Can You Get A Mortgage If You’re In Debt?

Applying for a mortgage can seem intimidating, even more so when you’ve got debt – but don’t worry! There are ways that you can show lenders you’re able to meet their requirements. Even if you’ve used a short-term loan to help you out of an emergency, mortgage lenders will take your reasoning into account and your application may not be affected. If you’re hoping to get a mortgage but you’ve racked up a bit of debt in the past, read on to find out more about how you can give yourself the best chance of being accepted. 

What is a mortgage? 

A mortgage refers to a loan that homeowners use to purchase a property. The homeowner borrows money from a lender, usually a bank, to secure a property and the loan is then repaid in instalments with interest. There are several different types of mortgages available depending on the lender that you choose – it is also necessary that the borrower meets requirements set out by the lender such as deposits, credit scores and affordability. You can pay a mortgage off over the number of years that you choose, the longer the mortgage term, the smaller the monthly repayment. 

Can you get a mortgage with debt? 

If you’re looking to get on the property ladder, you might be worried that the debt that you’ve not managed to pay off yet will impact your chances of being approved for a mortgage. You can get a mortgage if you have debt, and although it may be more difficult with some lenders than others, but your chances are not completely ruined. 
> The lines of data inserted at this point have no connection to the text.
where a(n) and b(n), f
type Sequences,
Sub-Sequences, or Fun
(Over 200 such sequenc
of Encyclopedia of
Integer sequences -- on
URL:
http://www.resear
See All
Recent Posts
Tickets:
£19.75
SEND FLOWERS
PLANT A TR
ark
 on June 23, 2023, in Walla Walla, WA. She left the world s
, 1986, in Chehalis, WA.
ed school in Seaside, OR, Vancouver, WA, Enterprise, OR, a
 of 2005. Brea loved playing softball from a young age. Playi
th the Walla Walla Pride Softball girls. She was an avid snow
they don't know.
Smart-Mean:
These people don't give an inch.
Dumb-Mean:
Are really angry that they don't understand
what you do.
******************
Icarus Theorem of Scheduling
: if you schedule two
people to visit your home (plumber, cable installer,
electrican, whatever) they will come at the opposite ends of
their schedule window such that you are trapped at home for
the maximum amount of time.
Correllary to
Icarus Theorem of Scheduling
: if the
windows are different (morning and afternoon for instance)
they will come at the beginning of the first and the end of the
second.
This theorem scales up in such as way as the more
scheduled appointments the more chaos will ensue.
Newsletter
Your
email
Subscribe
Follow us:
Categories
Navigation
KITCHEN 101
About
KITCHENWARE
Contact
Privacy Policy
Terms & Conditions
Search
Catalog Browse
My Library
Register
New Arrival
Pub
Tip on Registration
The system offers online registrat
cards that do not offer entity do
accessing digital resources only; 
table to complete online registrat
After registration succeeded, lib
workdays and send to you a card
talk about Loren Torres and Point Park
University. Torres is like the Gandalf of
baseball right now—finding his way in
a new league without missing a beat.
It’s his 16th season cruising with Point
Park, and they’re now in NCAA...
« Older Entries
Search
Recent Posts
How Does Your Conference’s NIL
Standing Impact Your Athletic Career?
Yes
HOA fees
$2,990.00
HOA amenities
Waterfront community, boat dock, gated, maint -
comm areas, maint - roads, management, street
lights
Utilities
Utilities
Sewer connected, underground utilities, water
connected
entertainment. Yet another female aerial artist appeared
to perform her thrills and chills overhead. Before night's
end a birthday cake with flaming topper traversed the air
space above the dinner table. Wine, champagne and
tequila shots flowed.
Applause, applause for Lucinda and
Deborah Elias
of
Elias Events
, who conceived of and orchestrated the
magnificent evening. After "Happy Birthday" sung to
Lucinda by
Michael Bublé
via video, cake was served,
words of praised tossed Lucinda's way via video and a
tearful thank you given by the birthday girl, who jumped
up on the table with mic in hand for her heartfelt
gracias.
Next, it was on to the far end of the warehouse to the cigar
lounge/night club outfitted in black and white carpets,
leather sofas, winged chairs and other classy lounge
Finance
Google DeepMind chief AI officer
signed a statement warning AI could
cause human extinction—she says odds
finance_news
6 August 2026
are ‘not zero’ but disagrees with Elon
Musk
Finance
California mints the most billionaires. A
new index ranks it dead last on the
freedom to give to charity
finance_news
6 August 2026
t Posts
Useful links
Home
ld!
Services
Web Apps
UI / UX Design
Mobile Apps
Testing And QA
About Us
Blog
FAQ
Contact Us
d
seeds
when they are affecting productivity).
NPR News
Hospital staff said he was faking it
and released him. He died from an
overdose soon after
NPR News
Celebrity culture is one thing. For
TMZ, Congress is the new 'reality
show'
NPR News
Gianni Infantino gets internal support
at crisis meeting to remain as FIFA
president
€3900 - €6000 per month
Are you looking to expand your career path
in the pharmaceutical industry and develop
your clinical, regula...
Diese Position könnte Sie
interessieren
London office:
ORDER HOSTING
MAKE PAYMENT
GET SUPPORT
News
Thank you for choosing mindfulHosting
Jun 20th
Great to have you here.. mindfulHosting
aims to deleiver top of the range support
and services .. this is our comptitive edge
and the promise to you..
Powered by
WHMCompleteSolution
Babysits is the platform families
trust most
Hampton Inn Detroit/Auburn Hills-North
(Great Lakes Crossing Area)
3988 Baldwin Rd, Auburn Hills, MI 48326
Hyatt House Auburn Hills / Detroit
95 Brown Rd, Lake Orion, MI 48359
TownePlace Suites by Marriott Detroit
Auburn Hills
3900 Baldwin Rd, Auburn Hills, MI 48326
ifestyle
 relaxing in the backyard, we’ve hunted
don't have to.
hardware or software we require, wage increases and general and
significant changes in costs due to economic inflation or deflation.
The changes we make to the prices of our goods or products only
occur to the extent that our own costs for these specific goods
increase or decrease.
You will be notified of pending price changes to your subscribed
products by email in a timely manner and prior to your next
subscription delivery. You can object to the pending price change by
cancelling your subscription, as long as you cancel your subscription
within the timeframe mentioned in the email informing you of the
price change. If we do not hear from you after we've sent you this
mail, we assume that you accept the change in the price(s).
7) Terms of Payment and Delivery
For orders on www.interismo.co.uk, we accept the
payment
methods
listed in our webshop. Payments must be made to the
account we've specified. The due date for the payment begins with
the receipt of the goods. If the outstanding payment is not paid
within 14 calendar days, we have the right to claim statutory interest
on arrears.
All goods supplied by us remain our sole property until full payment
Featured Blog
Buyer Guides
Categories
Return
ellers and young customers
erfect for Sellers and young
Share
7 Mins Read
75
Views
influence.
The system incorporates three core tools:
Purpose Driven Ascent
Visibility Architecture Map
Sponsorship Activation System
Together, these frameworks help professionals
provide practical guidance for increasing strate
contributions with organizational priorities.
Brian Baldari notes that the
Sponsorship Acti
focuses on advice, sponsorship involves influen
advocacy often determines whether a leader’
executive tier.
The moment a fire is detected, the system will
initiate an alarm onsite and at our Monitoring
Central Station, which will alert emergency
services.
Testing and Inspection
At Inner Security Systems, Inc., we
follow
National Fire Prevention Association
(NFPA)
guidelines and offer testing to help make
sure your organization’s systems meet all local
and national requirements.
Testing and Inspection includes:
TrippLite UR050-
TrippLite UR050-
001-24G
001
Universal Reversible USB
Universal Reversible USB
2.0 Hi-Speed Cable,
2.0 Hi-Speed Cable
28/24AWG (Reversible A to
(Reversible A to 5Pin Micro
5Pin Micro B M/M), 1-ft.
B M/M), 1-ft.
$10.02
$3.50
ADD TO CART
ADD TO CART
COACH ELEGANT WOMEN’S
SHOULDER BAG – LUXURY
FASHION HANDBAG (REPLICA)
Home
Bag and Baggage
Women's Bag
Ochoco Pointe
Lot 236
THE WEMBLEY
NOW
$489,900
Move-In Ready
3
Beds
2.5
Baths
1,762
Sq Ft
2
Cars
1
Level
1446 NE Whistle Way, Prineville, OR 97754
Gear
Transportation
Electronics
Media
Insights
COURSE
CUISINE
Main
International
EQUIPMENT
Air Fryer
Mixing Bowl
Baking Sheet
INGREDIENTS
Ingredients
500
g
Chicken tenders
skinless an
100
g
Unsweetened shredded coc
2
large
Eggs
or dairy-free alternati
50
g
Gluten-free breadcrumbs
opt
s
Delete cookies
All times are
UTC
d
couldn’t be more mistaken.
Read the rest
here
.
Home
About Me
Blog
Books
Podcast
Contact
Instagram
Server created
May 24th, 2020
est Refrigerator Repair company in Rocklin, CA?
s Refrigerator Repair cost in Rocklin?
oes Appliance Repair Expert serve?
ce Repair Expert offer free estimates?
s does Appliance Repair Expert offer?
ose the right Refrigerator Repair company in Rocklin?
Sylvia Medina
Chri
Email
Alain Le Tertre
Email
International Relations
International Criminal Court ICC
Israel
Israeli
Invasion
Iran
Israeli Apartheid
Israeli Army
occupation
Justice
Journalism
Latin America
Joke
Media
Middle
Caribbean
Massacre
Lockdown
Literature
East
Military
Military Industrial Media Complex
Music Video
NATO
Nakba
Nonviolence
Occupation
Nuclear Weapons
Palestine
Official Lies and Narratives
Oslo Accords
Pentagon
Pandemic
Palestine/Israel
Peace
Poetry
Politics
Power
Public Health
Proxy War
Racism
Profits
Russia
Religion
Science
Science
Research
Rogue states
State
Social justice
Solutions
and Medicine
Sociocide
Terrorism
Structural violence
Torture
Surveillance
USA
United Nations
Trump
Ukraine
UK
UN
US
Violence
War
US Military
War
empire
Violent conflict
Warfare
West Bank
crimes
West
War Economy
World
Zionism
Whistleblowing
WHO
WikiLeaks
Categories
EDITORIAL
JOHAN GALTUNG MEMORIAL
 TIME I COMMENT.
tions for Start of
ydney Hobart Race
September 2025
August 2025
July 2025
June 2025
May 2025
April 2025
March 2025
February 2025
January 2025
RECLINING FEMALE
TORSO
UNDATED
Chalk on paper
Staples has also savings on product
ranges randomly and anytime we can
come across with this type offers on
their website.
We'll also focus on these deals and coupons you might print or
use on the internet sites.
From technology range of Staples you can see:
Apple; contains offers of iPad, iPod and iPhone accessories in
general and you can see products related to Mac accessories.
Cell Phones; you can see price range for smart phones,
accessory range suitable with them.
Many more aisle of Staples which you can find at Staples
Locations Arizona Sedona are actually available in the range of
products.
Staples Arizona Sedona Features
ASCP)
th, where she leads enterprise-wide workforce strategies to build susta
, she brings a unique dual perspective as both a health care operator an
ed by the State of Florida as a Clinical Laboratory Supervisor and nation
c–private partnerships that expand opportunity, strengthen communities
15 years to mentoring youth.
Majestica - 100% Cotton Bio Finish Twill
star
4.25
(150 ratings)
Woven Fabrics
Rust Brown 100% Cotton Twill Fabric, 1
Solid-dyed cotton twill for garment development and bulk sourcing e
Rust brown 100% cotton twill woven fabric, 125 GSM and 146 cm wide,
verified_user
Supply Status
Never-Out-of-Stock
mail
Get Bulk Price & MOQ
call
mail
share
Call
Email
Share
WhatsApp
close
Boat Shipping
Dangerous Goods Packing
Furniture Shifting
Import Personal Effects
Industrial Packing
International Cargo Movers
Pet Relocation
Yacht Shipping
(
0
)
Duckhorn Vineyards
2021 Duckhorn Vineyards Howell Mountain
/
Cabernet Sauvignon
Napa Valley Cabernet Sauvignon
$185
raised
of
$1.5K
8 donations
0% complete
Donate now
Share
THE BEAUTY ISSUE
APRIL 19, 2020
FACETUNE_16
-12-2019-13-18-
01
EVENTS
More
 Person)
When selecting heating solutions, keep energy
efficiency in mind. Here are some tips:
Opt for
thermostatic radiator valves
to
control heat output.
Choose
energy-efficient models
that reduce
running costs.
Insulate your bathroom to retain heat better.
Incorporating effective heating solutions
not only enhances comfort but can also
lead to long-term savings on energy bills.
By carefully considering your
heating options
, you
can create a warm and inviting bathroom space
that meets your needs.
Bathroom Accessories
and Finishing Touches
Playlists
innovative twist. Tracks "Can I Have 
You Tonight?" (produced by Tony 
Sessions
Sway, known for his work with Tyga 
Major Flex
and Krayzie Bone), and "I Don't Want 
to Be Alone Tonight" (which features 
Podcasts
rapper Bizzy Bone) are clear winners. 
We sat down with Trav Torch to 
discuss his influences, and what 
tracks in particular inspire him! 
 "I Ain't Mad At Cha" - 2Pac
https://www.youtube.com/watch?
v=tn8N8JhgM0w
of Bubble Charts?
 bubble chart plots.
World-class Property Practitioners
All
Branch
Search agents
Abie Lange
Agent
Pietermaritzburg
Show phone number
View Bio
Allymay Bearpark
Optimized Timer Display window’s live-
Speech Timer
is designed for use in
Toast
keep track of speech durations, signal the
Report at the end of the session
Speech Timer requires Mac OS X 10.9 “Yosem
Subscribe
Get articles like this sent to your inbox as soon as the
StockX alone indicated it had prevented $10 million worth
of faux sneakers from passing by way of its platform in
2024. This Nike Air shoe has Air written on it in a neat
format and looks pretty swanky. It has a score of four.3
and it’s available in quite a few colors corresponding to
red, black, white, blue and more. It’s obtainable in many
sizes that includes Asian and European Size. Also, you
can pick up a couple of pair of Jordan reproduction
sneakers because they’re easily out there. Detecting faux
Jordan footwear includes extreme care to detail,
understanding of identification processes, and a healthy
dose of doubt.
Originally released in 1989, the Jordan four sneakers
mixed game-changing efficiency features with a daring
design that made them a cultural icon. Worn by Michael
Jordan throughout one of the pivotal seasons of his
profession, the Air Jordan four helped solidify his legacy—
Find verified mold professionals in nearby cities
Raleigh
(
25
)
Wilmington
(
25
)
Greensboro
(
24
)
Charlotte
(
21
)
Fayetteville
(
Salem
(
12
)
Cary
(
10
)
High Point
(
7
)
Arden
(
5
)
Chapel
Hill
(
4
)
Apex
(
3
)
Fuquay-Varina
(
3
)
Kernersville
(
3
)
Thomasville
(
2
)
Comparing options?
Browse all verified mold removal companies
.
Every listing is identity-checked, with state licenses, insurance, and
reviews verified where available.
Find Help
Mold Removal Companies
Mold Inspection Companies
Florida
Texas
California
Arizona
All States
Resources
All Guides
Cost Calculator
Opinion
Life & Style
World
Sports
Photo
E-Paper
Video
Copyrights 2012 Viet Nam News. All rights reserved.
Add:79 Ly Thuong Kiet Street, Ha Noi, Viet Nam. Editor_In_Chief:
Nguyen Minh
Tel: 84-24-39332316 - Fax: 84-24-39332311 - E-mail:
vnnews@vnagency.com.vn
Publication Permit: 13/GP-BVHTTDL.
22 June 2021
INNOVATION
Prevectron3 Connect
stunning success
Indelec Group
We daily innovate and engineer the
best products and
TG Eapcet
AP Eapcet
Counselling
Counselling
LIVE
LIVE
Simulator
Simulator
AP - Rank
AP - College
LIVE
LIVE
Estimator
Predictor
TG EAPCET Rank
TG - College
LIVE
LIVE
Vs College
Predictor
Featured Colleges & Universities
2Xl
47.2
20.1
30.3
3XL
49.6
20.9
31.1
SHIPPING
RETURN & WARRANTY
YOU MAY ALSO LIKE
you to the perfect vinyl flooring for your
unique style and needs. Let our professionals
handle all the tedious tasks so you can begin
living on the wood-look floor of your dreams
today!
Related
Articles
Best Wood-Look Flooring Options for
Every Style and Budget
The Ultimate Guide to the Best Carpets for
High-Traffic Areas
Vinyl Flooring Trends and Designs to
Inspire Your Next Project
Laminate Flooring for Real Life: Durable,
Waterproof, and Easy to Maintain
One of the main factors that lenders will consider is what they call a ‘debt-to-income’ ratio. In general, banks will look at how much of your income is lost to debt and make a decision based on the result. You are more likely to be approved for a mortgage if your debt payments are low and your income is high. If your debt repayments eat into a lot of your monthly income, getting a mortgage may be more difficult, as a mortgage is after all a loan, and the more debt you have, the more of risk lenders would be taking when it comes to you making the repayments. 

Bad credit 

When it comes to mortgages, lenders will look at your history – the types and amount of loans you still have to repay. Lenders may be more lenient with some loans than others, for example, a car payment each month is generally acceptable. However, credit card debt and payday loans are not helpful when it comes to standing you in the best position with lenders. And it’s not just the numbers or amount of debt that matters so much either – a lot of lenders will take the time to learn why and how you’ve accumulated your debt.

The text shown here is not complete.